What needs to be done: Which lines in the material below contain the word "peut"? Copy each of them.

>>>

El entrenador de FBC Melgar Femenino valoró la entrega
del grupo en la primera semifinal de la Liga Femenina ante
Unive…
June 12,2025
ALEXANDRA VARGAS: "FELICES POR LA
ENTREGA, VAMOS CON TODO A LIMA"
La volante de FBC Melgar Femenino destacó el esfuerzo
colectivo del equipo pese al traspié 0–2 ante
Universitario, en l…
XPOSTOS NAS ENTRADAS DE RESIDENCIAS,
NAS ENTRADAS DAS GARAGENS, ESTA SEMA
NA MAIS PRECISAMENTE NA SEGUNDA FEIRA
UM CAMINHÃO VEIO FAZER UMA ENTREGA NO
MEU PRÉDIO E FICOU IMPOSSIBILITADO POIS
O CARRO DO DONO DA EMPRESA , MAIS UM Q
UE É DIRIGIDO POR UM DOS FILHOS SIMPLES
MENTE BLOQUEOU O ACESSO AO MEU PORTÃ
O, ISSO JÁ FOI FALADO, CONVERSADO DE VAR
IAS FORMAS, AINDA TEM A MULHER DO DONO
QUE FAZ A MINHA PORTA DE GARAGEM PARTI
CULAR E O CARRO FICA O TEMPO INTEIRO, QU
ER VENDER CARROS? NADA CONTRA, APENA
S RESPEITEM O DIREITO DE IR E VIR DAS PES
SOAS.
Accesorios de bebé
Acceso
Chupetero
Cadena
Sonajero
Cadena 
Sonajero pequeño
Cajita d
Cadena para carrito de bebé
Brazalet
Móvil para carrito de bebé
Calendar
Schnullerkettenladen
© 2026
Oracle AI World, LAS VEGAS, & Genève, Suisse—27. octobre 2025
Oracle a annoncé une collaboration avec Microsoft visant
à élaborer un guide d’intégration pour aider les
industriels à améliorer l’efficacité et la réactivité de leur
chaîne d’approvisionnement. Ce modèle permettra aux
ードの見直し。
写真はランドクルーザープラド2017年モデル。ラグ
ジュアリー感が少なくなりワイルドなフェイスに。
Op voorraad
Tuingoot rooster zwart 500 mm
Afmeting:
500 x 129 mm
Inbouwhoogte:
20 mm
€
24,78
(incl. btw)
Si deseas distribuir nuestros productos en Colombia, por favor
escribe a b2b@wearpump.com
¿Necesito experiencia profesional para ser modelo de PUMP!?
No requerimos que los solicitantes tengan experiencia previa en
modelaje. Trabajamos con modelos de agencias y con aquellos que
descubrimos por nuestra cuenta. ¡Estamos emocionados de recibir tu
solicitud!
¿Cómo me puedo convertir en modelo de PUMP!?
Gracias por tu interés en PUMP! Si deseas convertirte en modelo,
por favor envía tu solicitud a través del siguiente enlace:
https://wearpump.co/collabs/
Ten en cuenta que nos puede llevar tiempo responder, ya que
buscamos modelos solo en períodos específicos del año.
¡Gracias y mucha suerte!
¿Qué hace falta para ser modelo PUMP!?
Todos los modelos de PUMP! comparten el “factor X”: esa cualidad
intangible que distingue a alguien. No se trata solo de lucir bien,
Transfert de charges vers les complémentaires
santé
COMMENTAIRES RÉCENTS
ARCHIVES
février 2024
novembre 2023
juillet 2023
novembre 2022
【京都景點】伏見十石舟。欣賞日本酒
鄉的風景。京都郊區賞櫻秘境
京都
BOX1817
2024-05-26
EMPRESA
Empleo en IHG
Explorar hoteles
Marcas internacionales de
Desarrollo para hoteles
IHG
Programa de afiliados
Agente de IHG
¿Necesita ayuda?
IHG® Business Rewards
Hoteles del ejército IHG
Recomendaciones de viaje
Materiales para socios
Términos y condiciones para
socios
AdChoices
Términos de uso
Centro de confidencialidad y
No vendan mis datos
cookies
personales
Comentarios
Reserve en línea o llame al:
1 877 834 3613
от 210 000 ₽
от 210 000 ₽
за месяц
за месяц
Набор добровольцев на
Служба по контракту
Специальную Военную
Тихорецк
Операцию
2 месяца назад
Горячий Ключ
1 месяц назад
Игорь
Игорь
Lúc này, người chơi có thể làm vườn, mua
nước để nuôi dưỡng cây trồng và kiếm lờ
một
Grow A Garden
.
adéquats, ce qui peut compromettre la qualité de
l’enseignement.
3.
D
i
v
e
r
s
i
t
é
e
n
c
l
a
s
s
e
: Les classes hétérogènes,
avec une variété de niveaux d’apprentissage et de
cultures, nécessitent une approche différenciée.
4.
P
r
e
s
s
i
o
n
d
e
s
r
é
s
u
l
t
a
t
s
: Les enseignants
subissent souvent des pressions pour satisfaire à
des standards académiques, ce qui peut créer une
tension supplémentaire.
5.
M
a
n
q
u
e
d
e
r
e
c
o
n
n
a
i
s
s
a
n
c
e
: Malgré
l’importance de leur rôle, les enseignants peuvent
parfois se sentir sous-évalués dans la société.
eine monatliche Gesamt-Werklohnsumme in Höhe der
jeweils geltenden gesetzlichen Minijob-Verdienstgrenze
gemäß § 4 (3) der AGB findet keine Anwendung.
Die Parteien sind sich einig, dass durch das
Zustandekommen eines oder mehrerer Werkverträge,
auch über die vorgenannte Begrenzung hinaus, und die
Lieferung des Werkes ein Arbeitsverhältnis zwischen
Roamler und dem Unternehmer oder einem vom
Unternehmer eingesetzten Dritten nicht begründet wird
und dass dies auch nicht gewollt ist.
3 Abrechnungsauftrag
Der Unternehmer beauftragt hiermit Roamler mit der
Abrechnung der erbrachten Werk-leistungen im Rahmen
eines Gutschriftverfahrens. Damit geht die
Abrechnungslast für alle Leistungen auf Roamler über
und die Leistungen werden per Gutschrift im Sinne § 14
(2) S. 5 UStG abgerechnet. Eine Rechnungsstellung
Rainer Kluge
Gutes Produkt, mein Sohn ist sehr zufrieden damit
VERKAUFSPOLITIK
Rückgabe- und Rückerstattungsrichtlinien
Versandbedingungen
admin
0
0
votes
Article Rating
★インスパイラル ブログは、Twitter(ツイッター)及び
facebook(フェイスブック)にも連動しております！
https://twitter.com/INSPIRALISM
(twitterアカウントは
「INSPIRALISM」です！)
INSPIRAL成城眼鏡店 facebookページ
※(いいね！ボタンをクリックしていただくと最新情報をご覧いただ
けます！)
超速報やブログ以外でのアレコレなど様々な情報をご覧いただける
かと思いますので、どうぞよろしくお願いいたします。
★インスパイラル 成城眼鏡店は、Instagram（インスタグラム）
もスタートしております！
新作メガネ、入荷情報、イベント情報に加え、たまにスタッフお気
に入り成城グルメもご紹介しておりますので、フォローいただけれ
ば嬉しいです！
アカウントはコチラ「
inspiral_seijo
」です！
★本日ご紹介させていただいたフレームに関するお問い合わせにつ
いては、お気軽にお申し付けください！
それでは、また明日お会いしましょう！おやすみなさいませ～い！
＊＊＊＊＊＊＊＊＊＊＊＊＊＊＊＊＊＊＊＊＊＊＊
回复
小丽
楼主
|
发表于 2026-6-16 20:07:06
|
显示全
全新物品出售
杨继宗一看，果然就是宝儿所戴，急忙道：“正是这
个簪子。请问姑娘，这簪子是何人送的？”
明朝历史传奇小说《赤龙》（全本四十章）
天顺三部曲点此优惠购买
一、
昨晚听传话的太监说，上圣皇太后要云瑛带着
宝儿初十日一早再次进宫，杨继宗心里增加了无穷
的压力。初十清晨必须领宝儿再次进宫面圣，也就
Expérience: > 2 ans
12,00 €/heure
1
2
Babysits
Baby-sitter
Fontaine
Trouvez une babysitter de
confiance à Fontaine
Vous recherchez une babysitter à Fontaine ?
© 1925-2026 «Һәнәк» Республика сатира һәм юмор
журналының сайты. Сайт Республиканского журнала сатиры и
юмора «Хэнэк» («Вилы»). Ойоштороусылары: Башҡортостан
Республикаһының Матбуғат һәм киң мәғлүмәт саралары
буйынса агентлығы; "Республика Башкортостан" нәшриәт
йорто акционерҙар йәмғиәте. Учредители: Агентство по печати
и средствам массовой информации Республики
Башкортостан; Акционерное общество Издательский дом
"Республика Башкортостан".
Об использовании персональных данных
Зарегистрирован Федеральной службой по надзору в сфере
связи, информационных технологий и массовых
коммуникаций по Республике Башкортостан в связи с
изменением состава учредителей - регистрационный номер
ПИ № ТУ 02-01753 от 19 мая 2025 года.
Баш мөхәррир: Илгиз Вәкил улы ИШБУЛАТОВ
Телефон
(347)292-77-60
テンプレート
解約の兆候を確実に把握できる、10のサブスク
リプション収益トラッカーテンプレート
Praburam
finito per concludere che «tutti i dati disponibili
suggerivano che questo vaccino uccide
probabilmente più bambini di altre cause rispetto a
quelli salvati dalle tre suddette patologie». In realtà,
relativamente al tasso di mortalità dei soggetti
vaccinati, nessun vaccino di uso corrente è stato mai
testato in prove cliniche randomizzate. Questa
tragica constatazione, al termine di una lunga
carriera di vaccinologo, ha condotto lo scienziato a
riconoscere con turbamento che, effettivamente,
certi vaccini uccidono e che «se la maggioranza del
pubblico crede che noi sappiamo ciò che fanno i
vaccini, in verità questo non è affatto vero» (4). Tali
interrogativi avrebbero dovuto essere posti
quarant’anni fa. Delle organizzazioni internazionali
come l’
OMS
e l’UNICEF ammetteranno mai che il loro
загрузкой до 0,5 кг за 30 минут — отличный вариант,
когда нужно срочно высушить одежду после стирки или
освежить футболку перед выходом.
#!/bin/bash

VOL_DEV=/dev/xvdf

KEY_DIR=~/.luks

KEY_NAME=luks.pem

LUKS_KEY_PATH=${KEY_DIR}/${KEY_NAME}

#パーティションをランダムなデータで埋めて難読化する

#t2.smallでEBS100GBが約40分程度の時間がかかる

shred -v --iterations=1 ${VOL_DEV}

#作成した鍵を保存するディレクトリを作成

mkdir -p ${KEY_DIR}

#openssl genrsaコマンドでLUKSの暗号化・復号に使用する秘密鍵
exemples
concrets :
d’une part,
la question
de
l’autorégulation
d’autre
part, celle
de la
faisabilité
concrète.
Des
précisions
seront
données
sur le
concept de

<<<

Problem solution:
adéquats, ce qui peut compromettre la qualité de
des standards académiques, ce qui peut créer une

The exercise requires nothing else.